La leyenda de Abdul Alhazred y la Ciudad Perdida
Recuerdo que estaba siendo una jornada muy calurosa, bastante más de lo habitual, y aquel desierto empezaba a antojarse como la antesala del mismísimo Infierno. Llevábamos horas bajo un sol abrasador en busca de la mitológica y desaparecida Irem, la Ciudad de los Pilares; sí, la maldita ciudad que siglos atrás había visitado Abdul Alhazred, el poeta loco. Su delirante "Al Azif" era nuestra principal fuente de consulta para tratar de localizar el legendario lugar, pero interpretar los desvaríos y visiones de Alhazred no resultaba nada sencillo.
Aquel remoto rincón de Arabia se había convertido en un océano inabarcable de arena. Miraras donde miraras, solamente veías arena. Las dunas se sucedían inmisericordes en una monotonía que ponía de los nervios. Habían transcurrido ya demasiados días desde que dejáramos atrás el último oasis y, a pesar del agua y de las provisiones que llevábamos con nosotros, una parte de mí empezaba a dudar de si nuestras reservas no se agotarían antes de encontrar la condenada ciudad.
Además, el desierto nos mostraba su cara más implacable y solitaria, ya que, aparte de los miembros de la expedición y de los camellos, no había rastro alguno de vida e incluso los escorpiones habían decidido abandonar aquellas interminables dunas... unas dunas que, según contaban las antiguas leyendas, escondían bajo su superficie unas cavernas excavadas hacía eones que eran habitadas por criaturas extrañas surgidas de otro tiempo.
Alejé aquellos pensamientos de la cabeza cuando la noche se presentó agradablemente fresca, concediéndonos un respiro.

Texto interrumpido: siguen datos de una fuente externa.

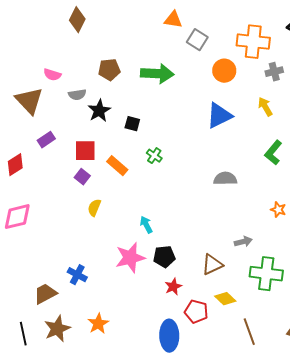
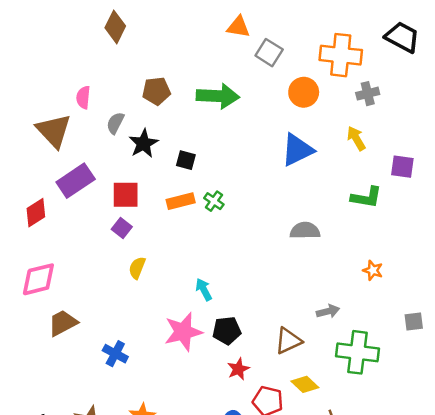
pink semicircle: (52, 75) -> (83, 97), turned 78
gray semicircle: (77, 95) -> (115, 123), turned 126
purple rectangle: (46, 140) -> (76, 181), size x1.6
green L-shape: (273, 153) -> (366, 197), turned -120
orange rectangle: (117, 166) -> (181, 201), moved, turned -55
brown trapezoid: (45, 294) -> (63, 323), moved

Decidimos acampar y aprovechar para descansar unas horas en el interior de las jaimas. Aunque aquel inagotable desierto irradiaba una profunda y nostálgica soledad, pensamos que no estaría de más montar guardias por turnos y en parejas.
Después de una cena frugal a base de dátiles, frutos secos y queso curado de cabra, cerré los ojos dispuesto a dormirme, pero el descanso y la paz duraron bien poco cuando unos gritos de alarma me despertaron.
Salí al exterior con el revólver en la mano y observé, atónito, cómo varios montículos de arena parecían cobrar vida: unos enormes ojos brillantes como ascuas y unas garras terminadas en afiladas uñas iban tomando forma y avanzaban hacia nosotros. Silbaban las balas entre el griterío, pero estas traspasaban sus arenosos cuerpos y una sonrisa lobuna se dibujaba en aquellos rostros de pesadilla... ¡por los muertos, era cierto, los Habitantes de las Arenas existían!